(Exercise prompt)
Across the lines of the records below, how many have the string "cher" in them? Answer with the number alone.

(Data listing)
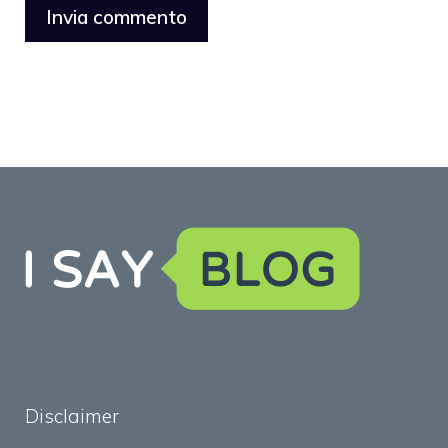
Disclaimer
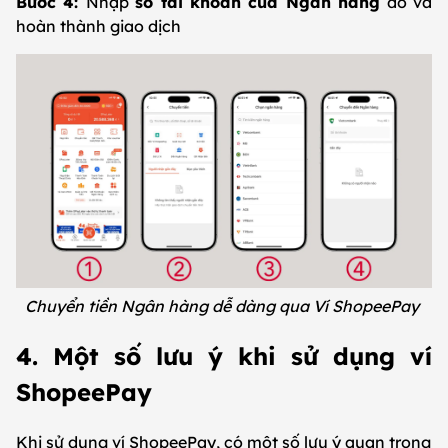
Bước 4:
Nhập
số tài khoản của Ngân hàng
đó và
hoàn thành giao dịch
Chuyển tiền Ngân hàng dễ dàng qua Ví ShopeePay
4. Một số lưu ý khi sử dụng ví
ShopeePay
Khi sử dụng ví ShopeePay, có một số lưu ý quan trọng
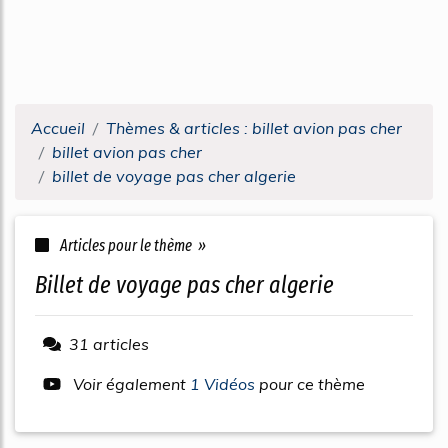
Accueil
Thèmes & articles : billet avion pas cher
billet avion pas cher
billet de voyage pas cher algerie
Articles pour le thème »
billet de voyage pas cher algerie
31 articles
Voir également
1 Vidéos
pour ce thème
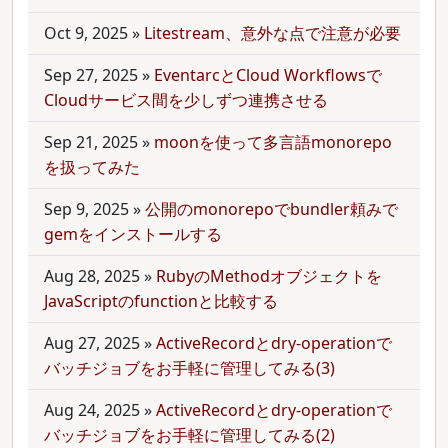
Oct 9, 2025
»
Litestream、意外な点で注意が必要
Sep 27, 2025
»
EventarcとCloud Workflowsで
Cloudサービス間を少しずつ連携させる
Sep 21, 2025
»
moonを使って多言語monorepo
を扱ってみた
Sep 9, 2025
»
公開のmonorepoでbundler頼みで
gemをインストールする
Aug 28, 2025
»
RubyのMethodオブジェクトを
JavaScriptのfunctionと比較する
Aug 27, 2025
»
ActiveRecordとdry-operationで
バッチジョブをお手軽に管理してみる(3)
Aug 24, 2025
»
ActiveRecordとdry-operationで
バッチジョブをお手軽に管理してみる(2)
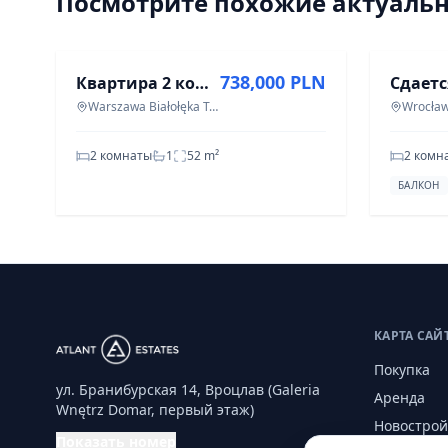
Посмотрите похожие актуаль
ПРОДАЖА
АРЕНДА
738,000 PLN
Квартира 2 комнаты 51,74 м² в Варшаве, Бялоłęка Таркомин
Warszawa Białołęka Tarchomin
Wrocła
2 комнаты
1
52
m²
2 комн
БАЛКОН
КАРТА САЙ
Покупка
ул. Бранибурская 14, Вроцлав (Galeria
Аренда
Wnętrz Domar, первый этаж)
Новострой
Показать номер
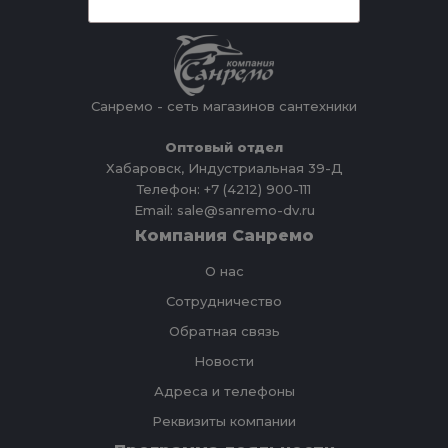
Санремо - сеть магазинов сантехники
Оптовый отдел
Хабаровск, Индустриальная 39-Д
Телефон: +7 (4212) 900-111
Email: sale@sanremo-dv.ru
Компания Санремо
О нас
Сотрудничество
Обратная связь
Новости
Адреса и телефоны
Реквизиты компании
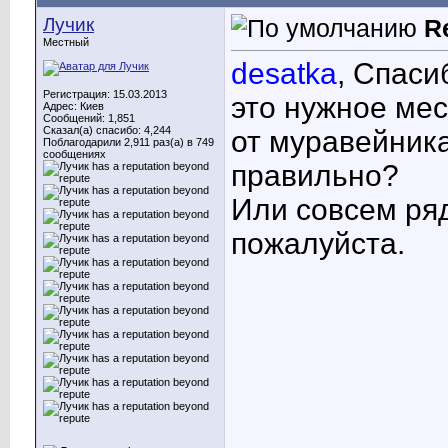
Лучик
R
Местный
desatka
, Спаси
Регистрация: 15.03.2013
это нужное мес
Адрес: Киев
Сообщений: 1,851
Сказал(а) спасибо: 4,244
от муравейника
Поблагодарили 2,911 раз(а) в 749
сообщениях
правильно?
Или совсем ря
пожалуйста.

(Reply)
4